[Source data]
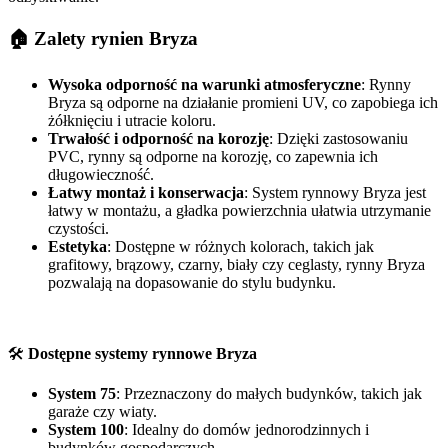
🏠
Zalety rynien Bryza
Wysoka odporność na warunki atmosferyczne
: Rynny
Bryza są odporne na działanie promieni UV, co zapobiega ich
żółknięciu i utracie koloru.
Trwałość i odporność na korozję
: Dzięki zastosowaniu
PVC, rynny są odporne na korozję, co zapewnia ich
długowieczność.
Łatwy montaż i konserwacja
: System rynnowy Bryza jest
łatwy w montażu, a gładka powierzchnia ułatwia utrzymanie
czystości.
Estetyka
: Dostępne w różnych kolorach, takich jak
grafitowy, brązowy, czarny, biały czy ceglasty, rynny Bryza
pozwalają na dopasowanie do stylu budynku.
🛠️
Dostępne systemy rynnowe Bryza
System 75
: Przeznaczony do małych budynków, takich jak
garaże czy wiaty.
System 100
: Idealny do domów jednorodzinnych i
budynków gospodarczych.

Required work: Output exactly the lines from the one containing "garaże czy wiaty." through the last line of the entries, both ends included.

Your solution:
garaże czy wiaty.
System 100
: Idealny do domów jednorodzinnych i
budynków gospodarczych.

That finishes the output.